# WHAT IS BEING ASKED:
Check each line below for the word "SALVA", and copy those that have it.

# DATASET EXCERPTS:
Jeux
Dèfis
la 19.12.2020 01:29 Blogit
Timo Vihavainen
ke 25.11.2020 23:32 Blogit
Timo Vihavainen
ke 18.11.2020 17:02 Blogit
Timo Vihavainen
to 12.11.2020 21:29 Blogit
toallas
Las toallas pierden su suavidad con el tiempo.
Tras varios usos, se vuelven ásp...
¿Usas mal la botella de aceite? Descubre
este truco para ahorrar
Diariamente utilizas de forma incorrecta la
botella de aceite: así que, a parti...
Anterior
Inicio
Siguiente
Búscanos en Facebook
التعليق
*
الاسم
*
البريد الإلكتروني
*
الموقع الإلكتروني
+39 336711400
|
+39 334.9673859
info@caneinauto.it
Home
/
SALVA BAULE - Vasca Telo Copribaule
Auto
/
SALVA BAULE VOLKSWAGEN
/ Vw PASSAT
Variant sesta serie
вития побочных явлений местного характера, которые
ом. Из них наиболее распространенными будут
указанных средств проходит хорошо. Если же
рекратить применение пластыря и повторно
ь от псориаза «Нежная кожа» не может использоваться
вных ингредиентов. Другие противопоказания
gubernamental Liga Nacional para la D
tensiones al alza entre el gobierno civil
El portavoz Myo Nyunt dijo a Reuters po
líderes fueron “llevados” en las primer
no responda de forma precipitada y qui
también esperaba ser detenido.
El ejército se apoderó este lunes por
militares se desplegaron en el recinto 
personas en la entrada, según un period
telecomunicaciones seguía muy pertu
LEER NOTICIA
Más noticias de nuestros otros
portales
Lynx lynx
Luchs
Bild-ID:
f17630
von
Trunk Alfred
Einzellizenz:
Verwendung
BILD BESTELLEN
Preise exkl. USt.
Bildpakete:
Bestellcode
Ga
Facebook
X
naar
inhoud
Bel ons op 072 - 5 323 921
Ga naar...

# RESULT BELOW:
SALVA BAULE - Vasca Telo Copribaule
SALVA BAULE VOLKSWAGEN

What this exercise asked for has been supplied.